FOR IMMEDIATE RELEASE - Friday, June 3, 2011
Media Contact: Lisa Stites, 434-984-7529
CHARLOTTESVILLE, VA.—Beginning June 4th and 5th, Monticello’s visitors can discover the sights and sounds of Mulberry Row, Monticello’s main plantation road, during Mulberry Row: Monticello’s Main Street weekends. Mulberry Row was the hub of the plantation’s domestic and light manufacturing activities performed largely by Thomas Jefferson’s enslaved African American workers.
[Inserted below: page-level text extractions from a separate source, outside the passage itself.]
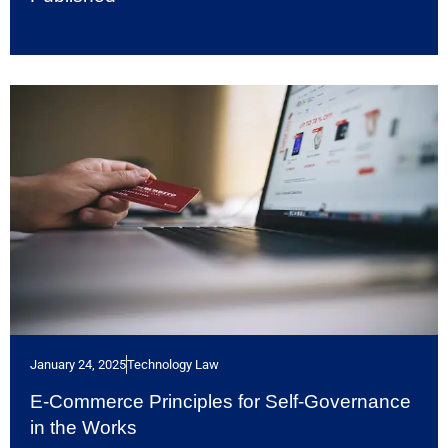
January 24, 2025
Technology Law
E-Commerce Principles for Self-Governance
in the Works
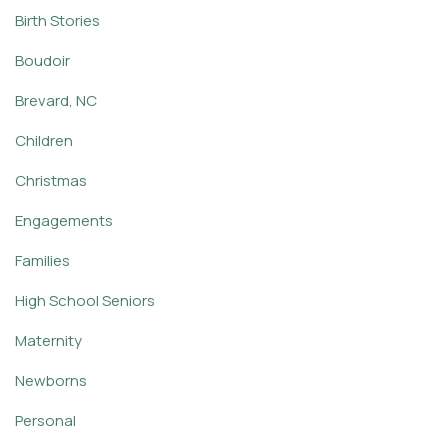
Birth Stories
Boudoir
Brevard, NC
Children
Christmas
Engagements
Families
High School Seniors
Maternity
Newborns
Personal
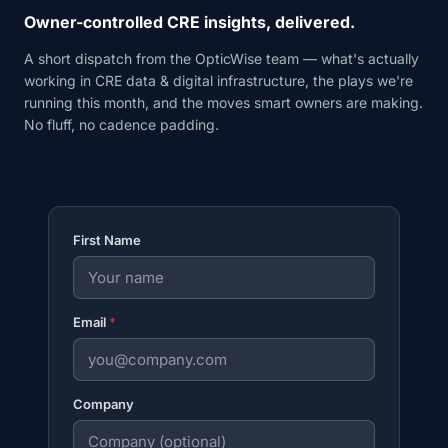
Owner-controlled CRE insights, delivered.
A short dispatch from the OpticWise team — what's actually
working in CRE data & digital infrastructure, the plays we're
running this month, and the moves smart owners are making.
No fluff, no cadence padding.
First Name
Email
*
Company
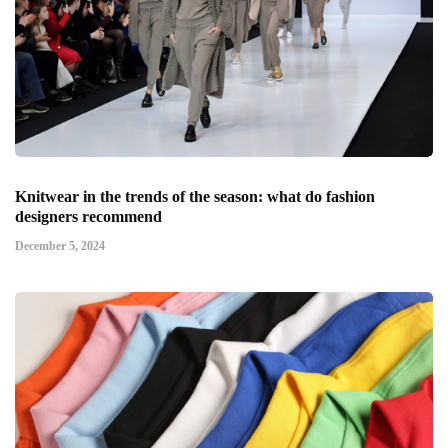
Knitwear in the trends of the season: what do fashion
designers recommend
December 5, 2024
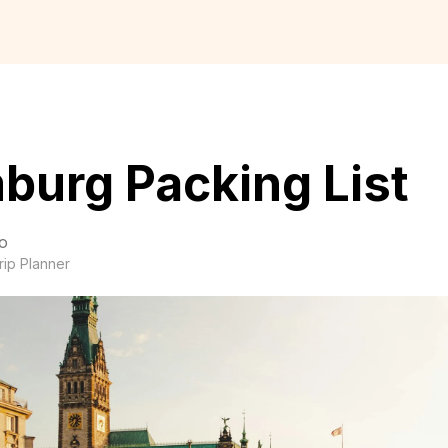
burg Packing List
o
rip Planner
“In Thomas Jefferson’s time, Mulberry Row was not as it appears today,” says Linnea Grim, Monticello’s Hunter J. Smith Director of Education and Visitor Programs. “Then, it was a bustling hub of work and cultural activities. On four weekends this summer, through costumed historical interpretation and activities for all ages, we’ll invite visitors to experience the Mulberry Row of the past.”
This four-part series offers a visual and interactive interpretation of Mulberry Row. Held on four weekends from June through October, from 10 a.m. until 4 p.m., each program offers a different glimpse into life on the plantation. Topics include gardening, crafts, culture and animal husbandry.
The garden comes alive June 4th and 5th, during African American Gardens and Foodways at Monticello. Costumed interpreters will demonstrate 19th-century cooking techniques and gardening methods. Visitors will learn how to use period gardening tools, pull weeds from Jefferson’s garden and help harvest seasonal vegetables by hand. Monticello gardeners will share their expertise on seed varieties and how food came from garden to table during Jefferson’s time. Kids can clean and sort seeds at our Mountaintop Activity Center and plant a flower to take home with them.
Visitors will travel back in time to the 19th century with the sights and sounds of Mulberry Row during Crafts and Trades on Mulberry Row, July 23-24. Visitors can experience the trades and crafts of Jefferson’s time like nail-making, weaving, basket-making demonstrations. Kids can enjoy hands-on fun at our Mountaintop Activity where they can write with a quill pen, “card” wool, and play 19th century games.
The story continues to unfold on Mulberry Row, September 10–11 with African American Storytelling and Music at Monticello. Listen to costumed interpreters recount stories of the plantation amid musical entertainment. Kids can enjoy games, storybooks, crafts and other hands-on activities in our Mountaintop Activities Center.
The final event for the year: Monticello Main Street Weekend is Animal Husbandry and Provisioning the Tables at Monticello, October 22–23. Visitors will learn about livestock at Monticello and how foods were brought to the table. From hogs to pullets to Albemarle Pippin apples and smoked hams, the foods consumed at Monticello were raised, grown, harvested, prepared and served by enslaved African Americans. In the Mountaintop Activity Center, kids will enjoy animal- and food-related activities.